Director Independence
The rules of the Nasdaq Stock Market require that a majority of the Company’s Board of Directors and the members of the Audit Committee, Compensation Committee and the Nominating and Corporate Governance Committee meet its independence criteria. No director qualifies as independent unless the Board determines that the director has no direct or indirect material relationship with the Company that would interfere with the exercise of independent judgement in carrying out the responsibilities of a director. The Board considers all relevant facts and circumstances of which it is aware in making an independence determination.
Based on the Nasdaq Stock Market’s guidelines, the Board of Directors has determined that each of the following directors is independent: Sidney R. Brown, Roy C. Jackson, Mary M. Meder, Vincent A. Melchiorre and Peter G. Stanley. Messrs. Jackson, Melchiorre and Stanley and Ms. Meder do not have a business, financial, family or other type of relationship with J & J. If appointed to the Board of Directors, the Board of Directors has determined Kathleen Ciaramello will be an independent director. With respect to Mr. Brown, his company, NFI Industries and affiliated companies, provide the following services to the Company: (i) transportation and supply chain solutions services; (ii) operate the Company’s new regional distribution centers; and (iii) lease to the Company the building where the Texas regional distribution center is located. The Board of Directors determined that Mr. Brown is independent irrespective of the services provided due to the amounts involved and the relative levels of revenue of J & J and NFI Industries.
Certificate of Incorporation – Voting Provisions
The Company’s Amended and Restated Certificate of Incorporation (the “Charter”) includes certain provisions relating to shareholder and director voting. Under the Charter, no shareholder may vote more than ten percent (10%) of the Company’s voting securities (the “Voting Threshold”), including the Company’s common stock, without approval from our Board of Directors, excluding those shareholders (such as Mr. Shreiber) who held shares of common stock in excess of the Voting Threshold as of the date of the Charter’s adoption in 1990. The Charter grants the Company the right to repurchase shares held in excess of the Voting Threshold upon a duly adopted resolution of the Board of Directors.
Generally, each director of the Company’s Board of Directors is entitled to one vote on all matters upon which the Board of Directors is entitled to vote, except that Mr. Shreiber is granted certain special voting rights with respect to any matters to be voted upon by the Board of Directors for so long as he is a director of the corporation and holds either alone or together with the members of his immediate family at least 10% of the issued and outstanding voting securities.
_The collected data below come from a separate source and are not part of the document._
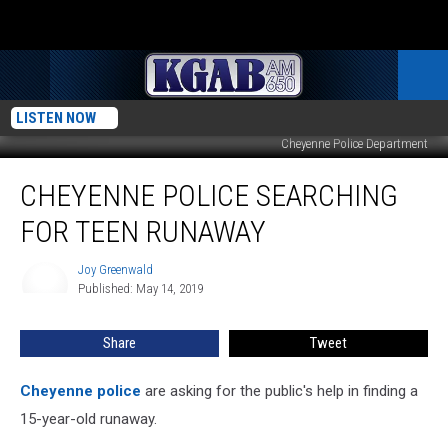
LISTEN NOW
Cheyenne Police Department
Cheyenne
CHEYENNE POLICE SEARCHING
Police
Searching
FOR TEEN RUNAWAY
for
Teen
Joy Greenwald
Joy
Runaway
Published: May 14, 2019
Greenwald
Share
Tweet
Cheyenne police
are asking for the public's help in finding a
15-year-old runaway.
As a result, as of the date of this Proxy Statement, Mr. Shreiber is entitled to cast six (6) votes on all matters upon which the Board of Directors is entitled to vote; however, upon the conclusion of Mr. Shreiber’s term as a member of the Board of Directors as of the date of the Annual Meeting, Mr. Shreiber will cease to be a director of the Company and will no longer be entitled to those certain special voting rights Further, in the event of a “hostile change of Board control,” which would occur only when one-half or more of the total number of directors serving on the Board of Directors have not been nominated by the Board of Directors or by a duly-authorized committee of the Board of Directors, our Charter grants “Experienced Directors,” defined as those Directors with more than five years of experience of serving as Directors of the Company, certain expanded voting rights that could delay, deter or prevent an acquisition of the Company.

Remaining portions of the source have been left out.